How to select blocks with sequential data and aggregate the ids
-
20-01-2021 - |
Question
I have the following table:
id(int) startDate(timestamp) endDate(timestamp) plan_id(int) planned(bool) machine(int)
--------------------------------------------------------------------------------------------------------------
2005 '2019-01-16 08:29:24.872736' '2019-01-16 08:30:23.529706' 34 true 6
2004 '2019-01-16 08:19:28.011148' '2019-01-16 08:29:22.680828' 34 true 6
2003 '2019-01-16 08:18:27.074312' '2019-01-16 08:19:25.753475' 34 true 6
2002 '2019-01-16 08:08:30.206288' '2019-01-16 08:18:24.856308' 34 true 6
2001 '2019-01-16 08:07:29.163124' '2019-01-16 08:08:27.949013' 34 true 6
2000 '2019-01-16 07:59:03.221309' '2019-01-16 08:00:14.654391' null false 7
1999 '2019-01-16 08:00:00.986367' '2019-01-16 08:00:03.221309' null false 6
1998 '2019-01-16 07:57:30.711044' '2019-01-16 07:59:58.778444' null false 6
1997 '2019-01-16 07:56:32.466508' '2019-01-16 07:57:28.489287' null false 6
1996 '2019-01-16 07:50:06.887349' '2019-01-16 07:56:30.237725' null false 6
1995 '2019-01-16 07:46:34.327582' '2019-01-16 07:50:04.619592' 33 true 6
1994 '2019-01-16 07:45:33.813483' '2019-01-16 07:46:32.014849' 33 true 6
1993 '2019-01-16 07:24:39.267365' '2019-01-16 07:39:23.786911' null false 6
1992 '2019-01-16 07:23:39.646218' '2019-01-16 07:24:37.093414' null false 6
1991 '2019-01-16 07:13:41.166337' '2019-01-16 07:23:37.403375' null false 6
1990 '2019-01-16 07:12:39.961234' '2019-01-16 07:13:38.907838' null false 6
1989 '2019-01-16 07:10:46.984236' '2019-01-16 07:12:37.647108' null false 6
1988 '2019-01-15 17:05:59.832834' '2019-01-15 17:08:21.603931' 31 true 6
1987 '2019-01-15 17:04:59.567046' '2019-01-15 17:05:57.565188' 31 true 6
1986 '2019-01-15 17:00:01.411266' '2019-01-15 17:10:57.255158' 31 true 7
I have to select the IDs of the blocks of unplanned records for a specific machine. I have been trying using window function, unfortunately, I couldn't work out the logic of it!
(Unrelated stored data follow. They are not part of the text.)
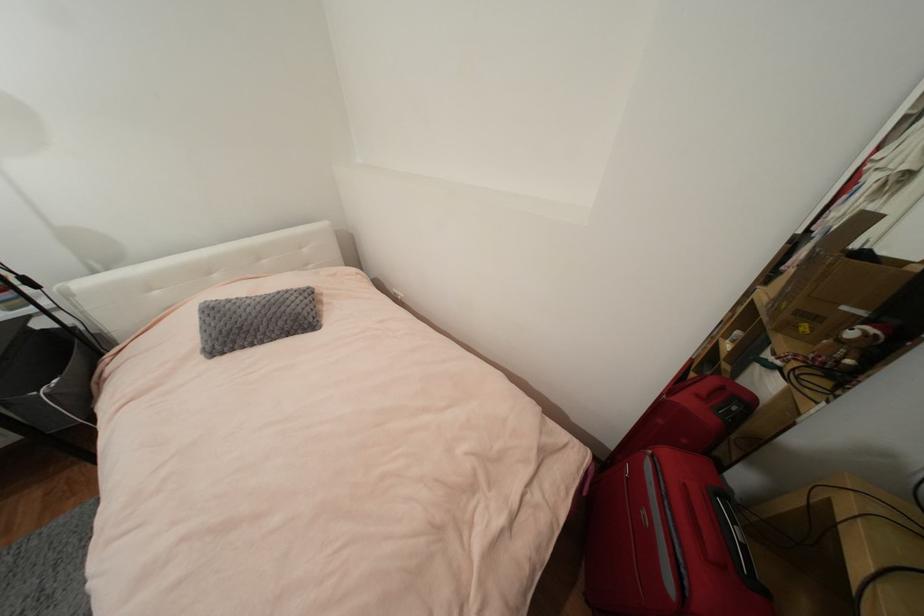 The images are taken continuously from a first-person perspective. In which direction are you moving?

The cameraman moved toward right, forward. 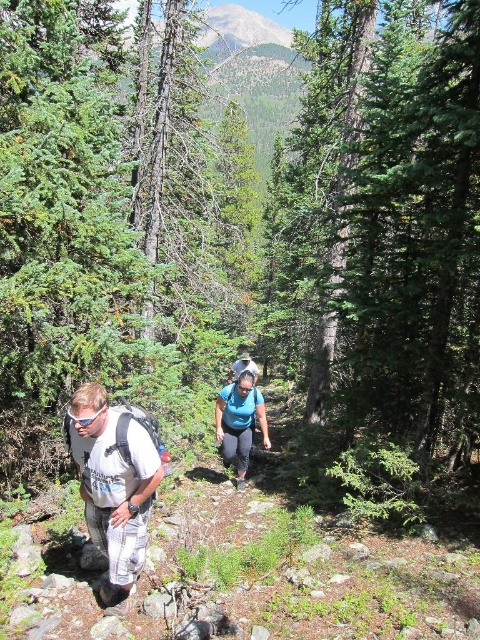 You are a hiker observing the scene. You notice the white mesh backpack at lower left and the blue fabric shirt at center. Which object is closer to the bottom edge of the image?

The white mesh backpack at lower left is closer to the bottom edge of the image because it is shorter than the blue fabric shirt at center.

You are a hiker who wants to know the exact position of your white mesh backpack at lower left in the image. According to the coordinates provided, what are its 2D coordinates?

The white mesh backpack at lower left is located at the 2D coordinates point (116, 483).

You are a hiker on the trail and notice two items in your line of sight. One is a blue fabric shirt at center and the other is matte black goggles at lower left. Which item is located to the right when viewed from your perspective?

The blue fabric shirt at center is located to the right of the matte black goggles at lower left. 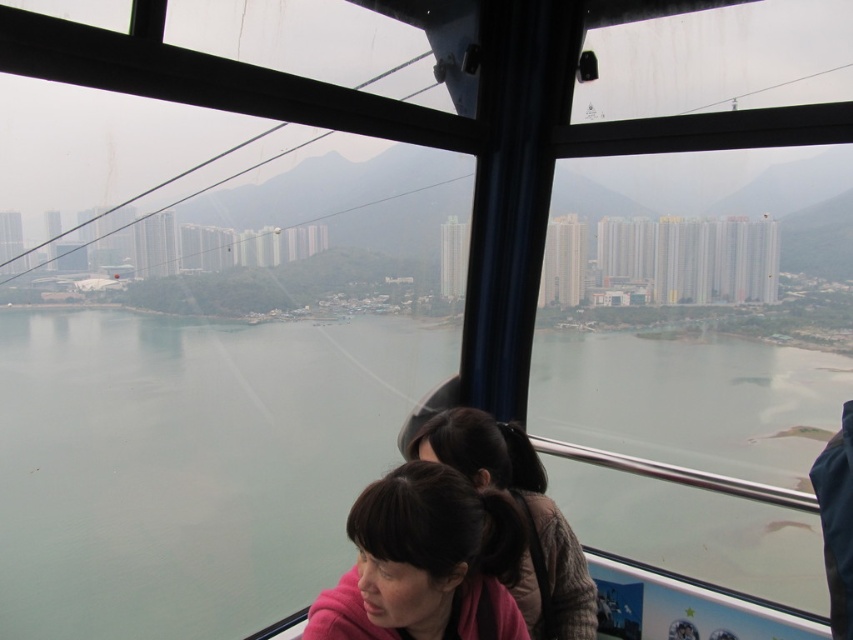 Question: Does pink fabric at lower center appear under pink fabric at center?

Choices:
 (A) yes
 (B) no

Answer: (B)

Question: Which point appears closest to the camera in this image?

Choices:
 (A) [491, 554]
 (B) [538, 627]

Answer: (A)

Question: Which point is farther from the camera taking this photo?

Choices:
 (A) (590, 589)
 (B) (440, 500)

Answer: (A)

Question: Can you confirm if pink fabric at lower center is thinner than pink fabric at center?

Choices:
 (A) no
 (B) yes

Answer: (B)

Question: Can you confirm if pink fabric at lower center is positioned to the right of pink fabric at center?

Choices:
 (A) yes
 (B) no

Answer: (B) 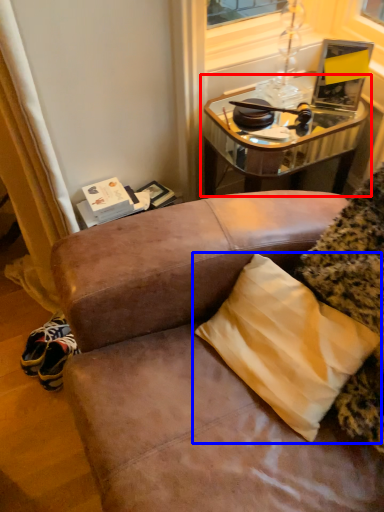 Question: Among these objects, which one is farthest to the camera, table (highlighted by a red box) or pillow (highlighted by a blue box)?

Choices:
 (A) table
 (B) pillow

Answer: (A) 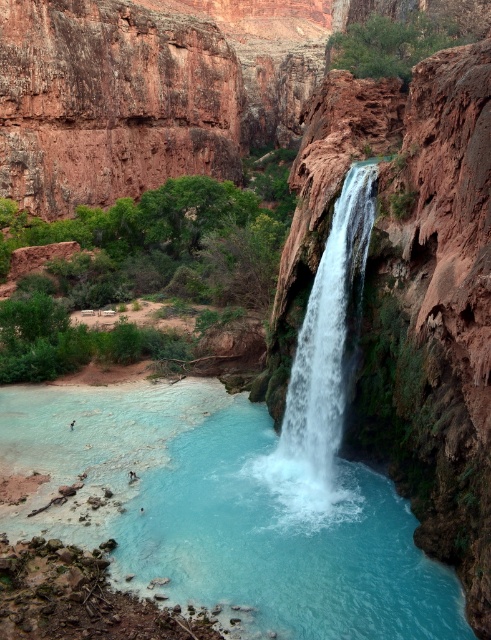 Question: Is clear blue water at center to the right of white frothy water at center from the viewer's perspective?

Choices:
 (A) yes
 (B) no

Answer: (B)

Question: Is clear blue water at center in front of white frothy water at center?

Choices:
 (A) no
 (B) yes

Answer: (B)

Question: Which point appears closest to the camera in this image?

Choices:
 (A) (327, 241)
 (B) (125, 465)

Answer: (B)

Question: Is clear blue water at center wider than white frothy water at center?

Choices:
 (A) yes
 (B) no

Answer: (A)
The problem here is that since we have different machines, we cannot rely on sequential ids, just that the endDate
of a sequence is very close to next startDate
(it is ok to set a tolerance constant e.g. 3 seconds).
I would like to have a query where the result would be: the min startDate
, the max endDate
and the IDs of the block. For this sample with machine = 6
, it would be:
blockStartDate blockEndDate ids
-------------------------------------------------------------------------------
"2019-01-16 07:50:06.887349" "2019-01-16 08:00:03.221309" [1999,1998,1997,1996]
"2019-01-16 07:10:46.984236" "2019-01-16 07:39:23.786911" [1989,1990,1991,1992,1993]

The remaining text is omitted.